Driving from South Luangwa we had to back track to Chipata, before heading onward to Pioneer camp near Lusaka for a couple of nights, a drive of 10 hours. Next we took the great north road to Serenge where we stayed over-, night in a lovely motel before moving on the next morning to reach Kapishya hot springs at Shiwa N’gendu . Oh yeah…. Another great choice!!! This is also home to the African House, a place with interesting history and oodles of interesting old remnants. Bob was particularly taken with the old steam boilers etc. Strangely enough, driving through this area, you could be forgiven for thinking that you were driving in Australia…. It looked just the same, with hundreds of different gum trees and bushes etc. Gail pointed out some mistletow growing, so it was quite a lovely drive.

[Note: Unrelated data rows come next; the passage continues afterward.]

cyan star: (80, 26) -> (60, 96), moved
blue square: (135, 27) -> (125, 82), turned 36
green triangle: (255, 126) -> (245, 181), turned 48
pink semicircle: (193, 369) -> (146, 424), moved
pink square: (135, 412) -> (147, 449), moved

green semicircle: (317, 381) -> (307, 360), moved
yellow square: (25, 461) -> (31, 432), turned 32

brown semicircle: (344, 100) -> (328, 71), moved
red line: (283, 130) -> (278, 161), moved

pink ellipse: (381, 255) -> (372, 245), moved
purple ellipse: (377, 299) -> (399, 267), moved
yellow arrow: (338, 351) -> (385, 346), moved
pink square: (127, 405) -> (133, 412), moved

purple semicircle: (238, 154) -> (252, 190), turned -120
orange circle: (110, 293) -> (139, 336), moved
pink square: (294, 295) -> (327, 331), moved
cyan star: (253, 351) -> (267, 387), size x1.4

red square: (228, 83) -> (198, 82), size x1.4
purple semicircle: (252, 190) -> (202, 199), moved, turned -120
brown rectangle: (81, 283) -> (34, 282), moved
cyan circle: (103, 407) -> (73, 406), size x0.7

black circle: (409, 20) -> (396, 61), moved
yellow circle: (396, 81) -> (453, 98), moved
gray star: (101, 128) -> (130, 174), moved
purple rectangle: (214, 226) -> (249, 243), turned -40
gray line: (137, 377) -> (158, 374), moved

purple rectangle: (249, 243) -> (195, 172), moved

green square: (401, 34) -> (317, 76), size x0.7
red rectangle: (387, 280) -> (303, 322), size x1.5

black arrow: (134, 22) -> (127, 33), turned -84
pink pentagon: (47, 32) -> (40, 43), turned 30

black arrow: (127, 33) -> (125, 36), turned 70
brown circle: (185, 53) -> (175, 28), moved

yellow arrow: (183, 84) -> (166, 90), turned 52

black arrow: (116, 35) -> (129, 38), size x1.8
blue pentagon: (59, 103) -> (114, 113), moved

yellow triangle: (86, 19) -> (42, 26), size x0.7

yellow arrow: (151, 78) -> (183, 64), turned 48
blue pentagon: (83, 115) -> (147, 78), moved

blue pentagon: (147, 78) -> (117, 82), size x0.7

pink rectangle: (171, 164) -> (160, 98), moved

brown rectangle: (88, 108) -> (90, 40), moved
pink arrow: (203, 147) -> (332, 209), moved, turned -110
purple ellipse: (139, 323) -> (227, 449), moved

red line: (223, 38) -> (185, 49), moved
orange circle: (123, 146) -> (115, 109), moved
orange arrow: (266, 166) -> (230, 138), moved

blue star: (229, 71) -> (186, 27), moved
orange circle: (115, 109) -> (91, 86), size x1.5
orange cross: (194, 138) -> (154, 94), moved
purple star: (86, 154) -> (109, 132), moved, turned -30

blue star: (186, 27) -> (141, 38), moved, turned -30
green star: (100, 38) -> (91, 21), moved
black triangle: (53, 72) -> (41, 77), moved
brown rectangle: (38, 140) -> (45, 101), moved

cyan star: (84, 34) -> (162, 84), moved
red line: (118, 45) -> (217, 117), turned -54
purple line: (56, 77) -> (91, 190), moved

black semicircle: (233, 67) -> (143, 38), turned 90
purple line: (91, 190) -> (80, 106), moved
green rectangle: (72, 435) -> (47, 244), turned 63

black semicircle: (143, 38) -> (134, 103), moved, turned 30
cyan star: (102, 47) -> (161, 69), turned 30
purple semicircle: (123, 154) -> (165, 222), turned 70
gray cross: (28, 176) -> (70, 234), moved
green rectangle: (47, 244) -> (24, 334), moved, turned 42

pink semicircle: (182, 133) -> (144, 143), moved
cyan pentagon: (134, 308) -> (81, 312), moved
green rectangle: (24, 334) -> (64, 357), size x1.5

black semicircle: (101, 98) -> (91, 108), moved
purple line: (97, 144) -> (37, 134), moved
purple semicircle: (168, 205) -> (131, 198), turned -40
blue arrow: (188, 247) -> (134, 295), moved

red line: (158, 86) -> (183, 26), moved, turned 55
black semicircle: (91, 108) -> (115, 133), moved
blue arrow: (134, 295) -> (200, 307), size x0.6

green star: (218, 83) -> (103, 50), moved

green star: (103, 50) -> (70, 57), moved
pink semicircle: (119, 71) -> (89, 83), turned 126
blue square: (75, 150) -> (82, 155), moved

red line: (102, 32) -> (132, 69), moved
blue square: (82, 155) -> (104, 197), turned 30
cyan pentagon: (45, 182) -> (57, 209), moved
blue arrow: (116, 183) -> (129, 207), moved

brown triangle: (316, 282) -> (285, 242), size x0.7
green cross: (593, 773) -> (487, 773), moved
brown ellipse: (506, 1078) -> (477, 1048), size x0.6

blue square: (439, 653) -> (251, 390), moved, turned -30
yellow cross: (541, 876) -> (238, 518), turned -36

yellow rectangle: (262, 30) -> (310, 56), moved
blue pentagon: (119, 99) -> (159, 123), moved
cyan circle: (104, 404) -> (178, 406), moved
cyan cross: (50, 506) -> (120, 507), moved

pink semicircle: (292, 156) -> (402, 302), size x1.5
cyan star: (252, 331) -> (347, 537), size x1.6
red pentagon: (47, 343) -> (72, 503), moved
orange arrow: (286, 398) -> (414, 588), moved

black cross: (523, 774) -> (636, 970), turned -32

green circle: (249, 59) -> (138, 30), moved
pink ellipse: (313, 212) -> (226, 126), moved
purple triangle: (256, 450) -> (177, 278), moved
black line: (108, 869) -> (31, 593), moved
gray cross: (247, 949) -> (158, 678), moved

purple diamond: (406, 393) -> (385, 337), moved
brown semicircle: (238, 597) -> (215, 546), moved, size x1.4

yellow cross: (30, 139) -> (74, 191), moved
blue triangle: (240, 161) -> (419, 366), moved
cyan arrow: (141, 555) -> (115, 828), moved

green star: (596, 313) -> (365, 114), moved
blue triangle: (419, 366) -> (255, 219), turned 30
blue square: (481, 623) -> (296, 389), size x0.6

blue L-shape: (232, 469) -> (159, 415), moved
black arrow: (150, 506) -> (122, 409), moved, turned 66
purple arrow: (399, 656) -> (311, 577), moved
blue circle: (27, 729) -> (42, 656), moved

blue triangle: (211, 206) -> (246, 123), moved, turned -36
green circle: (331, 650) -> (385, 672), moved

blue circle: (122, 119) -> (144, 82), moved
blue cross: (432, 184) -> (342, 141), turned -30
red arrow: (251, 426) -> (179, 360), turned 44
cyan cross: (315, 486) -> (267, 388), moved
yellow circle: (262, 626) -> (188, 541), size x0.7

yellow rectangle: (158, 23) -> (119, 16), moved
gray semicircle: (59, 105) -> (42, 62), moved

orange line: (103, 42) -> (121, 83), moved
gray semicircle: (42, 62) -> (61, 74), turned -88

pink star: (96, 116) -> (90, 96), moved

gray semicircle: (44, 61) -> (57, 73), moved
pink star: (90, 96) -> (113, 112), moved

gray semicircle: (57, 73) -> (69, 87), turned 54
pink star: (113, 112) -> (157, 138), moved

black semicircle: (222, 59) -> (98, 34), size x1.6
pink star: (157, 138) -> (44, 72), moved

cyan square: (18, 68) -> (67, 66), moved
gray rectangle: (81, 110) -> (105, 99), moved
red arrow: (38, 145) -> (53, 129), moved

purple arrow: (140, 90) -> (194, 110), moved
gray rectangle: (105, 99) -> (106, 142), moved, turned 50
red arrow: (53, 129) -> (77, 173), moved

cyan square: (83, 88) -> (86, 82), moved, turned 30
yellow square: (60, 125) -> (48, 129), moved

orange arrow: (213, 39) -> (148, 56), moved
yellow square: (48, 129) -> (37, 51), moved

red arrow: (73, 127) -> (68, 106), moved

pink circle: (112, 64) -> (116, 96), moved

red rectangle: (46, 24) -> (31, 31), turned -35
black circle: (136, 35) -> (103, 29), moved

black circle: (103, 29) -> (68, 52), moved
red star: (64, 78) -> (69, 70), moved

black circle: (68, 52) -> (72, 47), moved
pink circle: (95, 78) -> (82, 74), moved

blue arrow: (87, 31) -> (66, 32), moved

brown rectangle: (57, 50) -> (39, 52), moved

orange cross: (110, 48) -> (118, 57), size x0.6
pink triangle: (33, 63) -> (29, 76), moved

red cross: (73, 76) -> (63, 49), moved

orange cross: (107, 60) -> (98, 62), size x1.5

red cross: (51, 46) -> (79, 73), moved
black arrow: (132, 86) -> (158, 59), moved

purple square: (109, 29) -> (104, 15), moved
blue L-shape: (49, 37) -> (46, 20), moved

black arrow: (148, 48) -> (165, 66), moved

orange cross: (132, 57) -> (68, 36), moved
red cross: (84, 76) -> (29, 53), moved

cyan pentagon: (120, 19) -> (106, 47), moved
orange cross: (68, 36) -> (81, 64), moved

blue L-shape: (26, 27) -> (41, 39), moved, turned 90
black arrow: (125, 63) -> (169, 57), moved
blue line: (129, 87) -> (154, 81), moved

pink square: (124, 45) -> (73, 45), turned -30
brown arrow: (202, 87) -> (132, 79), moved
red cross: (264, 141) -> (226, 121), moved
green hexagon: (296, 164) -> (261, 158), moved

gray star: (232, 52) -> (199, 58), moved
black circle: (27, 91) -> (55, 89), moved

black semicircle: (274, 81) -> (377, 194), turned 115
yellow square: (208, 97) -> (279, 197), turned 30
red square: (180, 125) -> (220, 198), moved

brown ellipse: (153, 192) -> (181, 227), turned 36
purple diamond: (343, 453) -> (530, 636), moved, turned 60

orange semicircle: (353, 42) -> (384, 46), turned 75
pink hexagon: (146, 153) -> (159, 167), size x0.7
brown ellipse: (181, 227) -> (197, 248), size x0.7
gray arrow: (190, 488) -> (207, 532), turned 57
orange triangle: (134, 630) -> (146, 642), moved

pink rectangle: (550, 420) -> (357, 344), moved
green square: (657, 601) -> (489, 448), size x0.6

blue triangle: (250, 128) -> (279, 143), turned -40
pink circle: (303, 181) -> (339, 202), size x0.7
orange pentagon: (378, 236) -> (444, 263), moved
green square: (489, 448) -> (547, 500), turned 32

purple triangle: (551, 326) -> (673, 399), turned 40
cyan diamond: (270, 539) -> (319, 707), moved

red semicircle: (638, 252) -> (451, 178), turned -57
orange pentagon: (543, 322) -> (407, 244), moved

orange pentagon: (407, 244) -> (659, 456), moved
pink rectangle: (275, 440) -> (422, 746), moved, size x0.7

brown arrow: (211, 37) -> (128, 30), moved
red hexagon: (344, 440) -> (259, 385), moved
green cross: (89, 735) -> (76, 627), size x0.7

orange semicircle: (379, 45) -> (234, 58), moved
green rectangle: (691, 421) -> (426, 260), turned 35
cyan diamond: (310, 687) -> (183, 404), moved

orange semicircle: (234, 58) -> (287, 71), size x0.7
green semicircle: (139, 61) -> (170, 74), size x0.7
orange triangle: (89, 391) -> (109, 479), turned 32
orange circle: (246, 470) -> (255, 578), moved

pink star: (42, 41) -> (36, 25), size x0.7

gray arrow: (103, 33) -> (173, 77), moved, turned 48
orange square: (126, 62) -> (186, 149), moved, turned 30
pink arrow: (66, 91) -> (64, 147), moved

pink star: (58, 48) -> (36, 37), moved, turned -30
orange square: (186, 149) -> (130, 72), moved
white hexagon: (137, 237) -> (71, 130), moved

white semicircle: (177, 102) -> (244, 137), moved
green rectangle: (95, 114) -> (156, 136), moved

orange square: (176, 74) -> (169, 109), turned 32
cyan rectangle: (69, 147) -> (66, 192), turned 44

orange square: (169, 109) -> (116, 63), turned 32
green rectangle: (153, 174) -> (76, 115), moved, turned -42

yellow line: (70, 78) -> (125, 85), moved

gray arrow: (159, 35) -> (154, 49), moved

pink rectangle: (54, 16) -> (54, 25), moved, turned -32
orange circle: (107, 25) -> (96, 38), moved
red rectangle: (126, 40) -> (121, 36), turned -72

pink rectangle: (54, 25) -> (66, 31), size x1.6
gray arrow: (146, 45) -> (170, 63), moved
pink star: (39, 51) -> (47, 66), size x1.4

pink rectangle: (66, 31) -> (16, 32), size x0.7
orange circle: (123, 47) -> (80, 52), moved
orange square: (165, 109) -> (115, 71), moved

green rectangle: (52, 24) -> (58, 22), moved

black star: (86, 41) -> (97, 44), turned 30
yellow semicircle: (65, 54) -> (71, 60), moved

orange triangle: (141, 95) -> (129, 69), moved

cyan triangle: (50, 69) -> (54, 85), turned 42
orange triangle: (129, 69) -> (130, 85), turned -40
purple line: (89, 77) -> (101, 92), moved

Finally we reached our very secluded destination of Kapishya Hot Springs, and oh what a lovely place this is. Once again, camping (or lodge) right on the fast flowing river. Apparently they also offer white water rafting a little way up the river. We gave the rafting a miss this time, but we did enjoy the hot spring, with its crystal clear warm water,…. You could see the plumes of sand billow out as the bubbles rose from beneath. Another one of those times we were happy we bought the Go-pro camera so he could get good under water shots. It was SO relaxing laying in the warm water, under the canopy of assorted trees and bushes with the birds calling and fossicking on the edge. Reckon we might stay an extra night or two. ( camping here costs 80kw which is about Aus$16 per person. You can also enjoy a lovely 3 course meal with bar in the main building if you choose to. There are lodge facilities if you prefer and a pool! So all round, we think this is a nice place to chill out no matter what style of accommodation you look for.)
So that brings me up to where we are now. The 3 of us are managing well together and enjoying our time, even Gail who has very limited space in the back of the car. Tomorrow we will head back south taking in the sights on our way, but that’s another story.